WHAT THE TASK ASKS
Omitting all images, set down every line below exactly as it appears.

---------------

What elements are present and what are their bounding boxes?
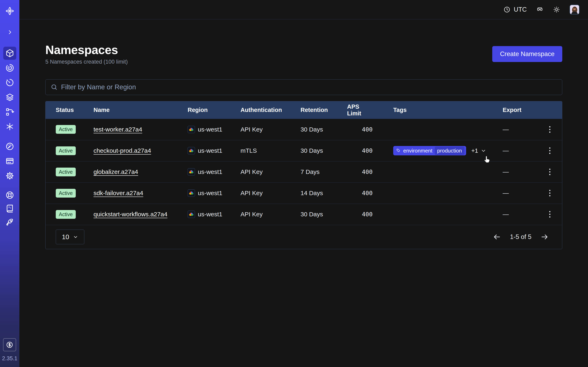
gear-icon — [5, 171, 15, 180]
export-value: — — [503, 168, 537, 175]
namespace-link[interactable]: test-worker.a27a4 — [94, 126, 142, 133]
timezone-selector[interactable]: UTC — [503, 6, 527, 13]
prev-page-button[interactable] — [493, 233, 502, 242]
auth-label: API Key — [241, 126, 301, 133]
aps-limit-value: 400 — [347, 147, 393, 154]
page-size-value: 10 — [62, 233, 69, 241]
chevron-right-icon — [7, 29, 13, 35]
sidebar-item-nexus[interactable] — [3, 120, 16, 133]
temporal-logo-icon[interactable] — [3, 4, 16, 17]
column-header-name: Name — [94, 107, 188, 113]
arrow-right-icon — [540, 233, 549, 242]
auth-label: API Key — [241, 211, 301, 218]
aps-limit-value: 400 — [347, 190, 393, 197]
chevron-down-icon — [73, 234, 78, 240]
row-menu-button[interactable] — [543, 209, 556, 220]
gcp-cloud-icon — [188, 211, 195, 218]
sidebar-item-workflows[interactable] — [3, 61, 16, 75]
page-title: Namespaces — [45, 43, 128, 57]
glasses-icon[interactable] — [536, 6, 544, 13]
sidebar-item-billing[interactable] — [3, 155, 16, 167]
row-menu-button[interactable] — [543, 188, 556, 198]
tags-more-count: +1 — [471, 147, 478, 154]
row-menu-button[interactable] — [543, 124, 556, 135]
sidebar-item-batch-operations[interactable] — [3, 105, 16, 118]
auth-label: mTLS — [241, 147, 301, 154]
row-menu-button[interactable] — [543, 167, 556, 177]
user-avatar[interactable] — [570, 5, 579, 15]
gauge-icon — [5, 142, 15, 151]
region-cell: us-west1 — [188, 189, 241, 197]
retention-label: 14 Days — [301, 190, 347, 197]
spiral-icon — [5, 63, 15, 73]
sidebar-item-docs[interactable] — [3, 202, 16, 215]
app-version: 2.35.1 — [2, 355, 17, 362]
region-label: us-west1 — [198, 190, 222, 197]
page-size-select[interactable]: 10 — [56, 230, 84, 244]
sidebar-item-usage[interactable] — [3, 140, 16, 153]
chevron-down-icon — [481, 148, 486, 154]
timezone-label: UTC — [514, 6, 527, 13]
tag-pill[interactable]: environment production — [393, 146, 466, 155]
column-header-authentication: Authentication — [241, 107, 301, 113]
rocket-icon — [5, 217, 15, 227]
namespace-link[interactable]: checkout-prod.a27a4 — [94, 147, 151, 154]
filter-input[interactable] — [61, 83, 557, 91]
layers-icon — [5, 92, 15, 102]
page-subtitle: 5 Namespaces created (100 limit) — [45, 59, 128, 65]
tag-value: production — [435, 147, 464, 155]
sidebar-footer: 2.35.1 — [2, 338, 17, 367]
namespace-link[interactable]: quickstart-workflows.a27a4 — [94, 211, 167, 218]
sidebar-item-getting-started[interactable] — [3, 216, 16, 229]
sidebar-item-deployments[interactable] — [3, 91, 16, 104]
status-badge: Active — [56, 167, 76, 176]
page-header: Namespaces 5 Namespaces created (100 lim… — [45, 43, 562, 65]
sidebar-item-pricing[interactable] — [3, 338, 16, 351]
content-area: UTC — [19, 0, 588, 367]
sidebar-item-namespaces[interactable] — [3, 47, 16, 60]
table-row: Active sdk-failover.a27a4 us-west1 API K… — [45, 183, 562, 204]
sidebar-item-settings[interactable] — [3, 169, 16, 182]
tags-cell: environment production +1 — [393, 146, 503, 155]
table-pagination: 10 1-5 of 5 — [45, 225, 562, 249]
table-row: Active checkout-prod.a27a4 us-west1 mTLS… — [45, 140, 562, 161]
aps-limit-value: 400 — [347, 211, 393, 218]
arrow-left-icon — [493, 233, 502, 242]
export-value: — — [503, 190, 537, 197]
region-cell: us-west1 — [188, 126, 241, 133]
namespace-link[interactable]: sdk-failover.a27a4 — [94, 190, 143, 197]
lifebuoy-icon — [5, 191, 15, 200]
region-cell: us-west1 — [188, 211, 241, 218]
auth-label: API Key — [241, 190, 301, 197]
next-page-button[interactable] — [540, 233, 549, 242]
pagination-nav: 1-5 of 5 — [493, 233, 549, 242]
namespaces-table: Status Name Region Authentication Retent… — [45, 101, 562, 249]
topbar: UTC — [19, 0, 588, 19]
status-badge: Active — [56, 125, 76, 134]
tag-icon — [396, 149, 401, 153]
sidebar-item-support[interactable] — [3, 189, 16, 202]
namespace-link[interactable]: globalizer.a27a4 — [94, 168, 138, 175]
asterisk-icon — [5, 122, 15, 131]
status-badge: Active — [56, 146, 76, 155]
column-header-status: Status — [45, 107, 94, 113]
book-sparkles-icon — [5, 204, 15, 213]
column-header-export: Export — [503, 107, 537, 113]
status-badge: Active — [56, 189, 76, 198]
create-namespace-button[interactable]: Create Namespace — [492, 46, 562, 62]
auth-label: API Key — [241, 168, 301, 175]
credit-card-icon — [5, 156, 15, 166]
row-menu-button[interactable] — [543, 145, 556, 156]
retention-label: 7 Days — [301, 168, 347, 175]
page-range-label: 1-5 of 5 — [510, 233, 531, 241]
column-header-region: Region — [188, 107, 241, 113]
table-header: Status Name Region Authentication Retent… — [45, 101, 562, 119]
column-header-aps-limit: APS Limit — [347, 103, 393, 117]
app-root: 2.35.1 UTC — [0, 0, 588, 367]
sidebar-item-schedules[interactable] — [3, 76, 16, 89]
region-cell: us-west1 — [188, 147, 241, 154]
sun-icon[interactable] — [553, 6, 560, 13]
column-header-tags: Tags — [393, 107, 503, 113]
sidebar-collapse-button[interactable] — [3, 26, 16, 39]
tags-expand-button[interactable] — [481, 148, 486, 154]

---------------

ANSWER SPACE
What elements are present and what are their bounding boxes?
gear-icon — [5, 171, 15, 180]
export-value: — — [503, 168, 537, 175]
namespace-link[interactable]: test-worker.a27a4 — [94, 126, 142, 133]
timezone-selector[interactable]: UTC — [503, 6, 527, 13]
prev-page-button[interactable] — [493, 233, 502, 242]
auth-label: API Key — [241, 126, 301, 133]
aps-limit-value: 400 — [347, 147, 393, 154]
page-size-value: 10 — [62, 233, 69, 241]
chevron-right-icon — [7, 29, 13, 35]
sidebar-item-nexus[interactable] — [3, 120, 16, 133]
temporal-logo-icon[interactable] — [3, 4, 16, 17]
column-header-name: Name — [94, 107, 188, 113]
arrow-right-icon — [540, 233, 549, 242]
auth-label: API Key — [241, 211, 301, 218]
aps-limit-value: 400 — [347, 190, 393, 197]
chevron-down-icon — [73, 234, 78, 240]
row-menu-button[interactable] — [543, 209, 556, 220]
gcp-cloud-icon — [188, 211, 195, 218]
sidebar-item-workflows[interactable] — [3, 61, 16, 75]
page-title: Namespaces — [45, 43, 128, 57]
glasses-icon[interactable] — [536, 6, 544, 13]
sidebar-item-billing[interactable] — [3, 155, 16, 167]
row-menu-button[interactable] — [543, 188, 556, 198]
tags-more-count: +1 — [471, 147, 478, 154]
row-menu-button[interactable] — [543, 124, 556, 135]
sidebar-item-batch-operations[interactable] — [3, 105, 16, 118]
auth-label: mTLS — [241, 147, 301, 154]
row-menu-button[interactable] — [543, 167, 556, 177]
user-avatar[interactable] — [570, 5, 579, 15]
gauge-icon — [5, 142, 15, 151]
region-cell: us-west1 — [188, 189, 241, 197]
retention-label: 14 Days — [301, 190, 347, 197]
spiral-icon — [5, 63, 15, 73]
sidebar-item-docs[interactable] — [3, 202, 16, 215]
app-version: 2.35.1 — [2, 355, 17, 362]
region-label: us-west1 — [198, 190, 222, 197]
page-size-select[interactable]: 10 — [56, 230, 84, 244]
sidebar-item-usage[interactable] — [3, 140, 16, 153]
chevron-down-icon — [481, 148, 486, 154]
timezone-label: UTC — [514, 6, 527, 13]
tag-pill[interactable]: environment production — [393, 146, 466, 155]
column-header-authentication: Authentication — [241, 107, 301, 113]
rocket-icon — [5, 217, 15, 227]
namespace-link[interactable]: checkout-prod.a27a4 — [94, 147, 151, 154]
filter-input[interactable] — [61, 83, 557, 91]
layers-icon — [5, 92, 15, 102]
page-subtitle: 5 Namespaces created (100 limit) — [45, 59, 128, 65]
tag-value: production — [435, 147, 464, 155]
sidebar-footer: 2.35.1 — [2, 338, 17, 367]
namespace-link[interactable]: quickstart-workflows.a27a4 — [94, 211, 167, 218]
sidebar-item-getting-started[interactable] — [3, 216, 16, 229]
sidebar-item-deployments[interactable] — [3, 91, 16, 104]
status-badge: Active — [56, 167, 76, 176]
page-header: Namespaces 5 Namespaces created (100 lim… — [45, 43, 562, 65]
sidebar-item-pricing[interactable] — [3, 338, 16, 351]
content-area: UTC — [19, 0, 588, 367]
sidebar-item-namespaces[interactable] — [3, 47, 16, 60]
table-row: Active sdk-failover.a27a4 us-west1 API K… — [45, 183, 562, 204]
sidebar-item-settings[interactable] — [3, 169, 16, 182]
tags-cell: environment production +1 — [393, 146, 503, 155]
table-pagination: 10 1-5 of 5 — [45, 225, 562, 249]
table-row: Active checkout-prod.a27a4 us-west1 mTLS… — [45, 140, 562, 161]
aps-limit-value: 400 — [347, 211, 393, 218]
arrow-left-icon — [493, 233, 502, 242]
export-value: — — [503, 190, 537, 197]
region-cell: us-west1 — [188, 126, 241, 133]
namespace-link[interactable]: sdk-failover.a27a4 — [94, 190, 143, 197]
lifebuoy-icon — [5, 191, 15, 200]
region-cell: us-west1 — [188, 211, 241, 218]
auth-label: API Key — [241, 190, 301, 197]
next-page-button[interactable] — [540, 233, 549, 242]
pagination-nav: 1-5 of 5 — [493, 233, 549, 242]
namespaces-table: Status Name Region Authentication Retent… — [45, 101, 562, 249]
topbar: UTC — [19, 0, 588, 19]
status-badge: Active — [56, 125, 76, 134]
tag-icon — [396, 149, 401, 153]
sidebar-item-support[interactable] — [3, 189, 16, 202]
namespace-link[interactable]: globalizer.a27a4 — [94, 168, 138, 175]
asterisk-icon — [5, 122, 15, 131]
status-badge: Active — [56, 146, 76, 155]
column-header-status: Status — [45, 107, 94, 113]
book-sparkles-icon — [5, 204, 15, 213]
column-header-export: Export — [503, 107, 537, 113]
status-badge: Active — [56, 189, 76, 198]
create-namespace-button[interactable]: Create Namespace — [492, 46, 562, 62]
auth-label: API Key — [241, 168, 301, 175]
credit-card-icon — [5, 156, 15, 166]
row-menu-button[interactable] — [543, 145, 556, 156]
retention-label: 7 Days — [301, 168, 347, 175]
page-range-label: 1-5 of 5 — [510, 233, 531, 241]
column-header-region: Region — [188, 107, 241, 113]
table-header: Status Name Region Authentication Retent… — [45, 101, 562, 119]
column-header-aps-limit: APS Limit — [347, 103, 393, 117]
app-root: 2.35.1 UTC — [0, 0, 588, 367]
sidebar-item-schedules[interactable] — [3, 76, 16, 89]
region-cell: us-west1 — [188, 147, 241, 154]
sun-icon[interactable] — [553, 6, 560, 13]
column-header-tags: Tags — [393, 107, 503, 113]
sidebar-collapse-button[interactable] — [3, 26, 16, 39]
tags-expand-button[interactable] — [481, 148, 486, 154]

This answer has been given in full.